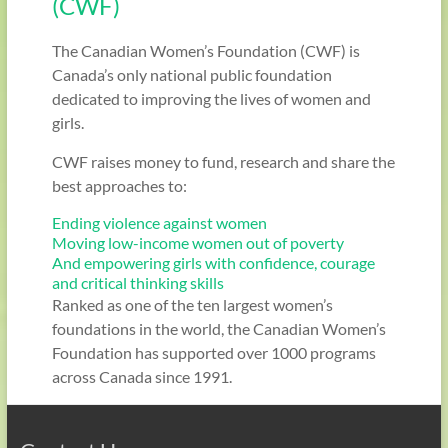
(CWF)
The Canadian Women’s Foundation (CWF) is
Canada’s only national public foundation
dedicated to improving the lives of women and
girls.
CWF raises money to fund, research and share the
best approaches to:
Ending violence against women
Moving low-income women out of poverty
And empowering girls with confidence, courage
and critical thinking skills
Ranked as one of the ten largest women’s
foundations in the world, the Canadian Women’s
Foundation has supported over 1000 programs
across Canada since 1991.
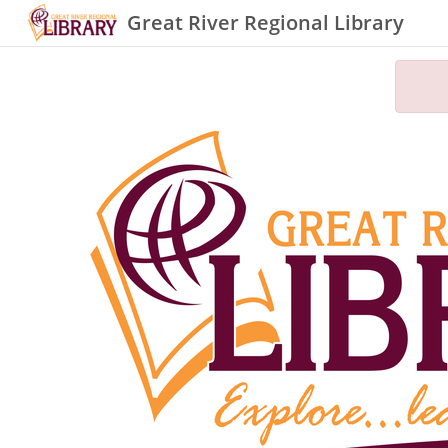
Great River Regional Library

☆ ☆ ☆ ☆ ☆

• _The task_: Each entry above needs to be restated without a single word changed; skip the images.

• _Result below_:
(CWF)
The Canadian Women’s Foundation (CWF) is
Canada’s only national public foundation
dedicated to improving the lives of women and
girls.
CWF raises money to fund, research and share the
best approaches to:
Ending violence against women
Moving low-income women out of poverty
And empowering girls with confidence, courage
and critical thinking skills
Ranked as one of the ten largest women’s
foundations in the world, the Canadian Women’s
Foundation has supported over 1000 programs
across Canada since 1991.
Great River Regional Library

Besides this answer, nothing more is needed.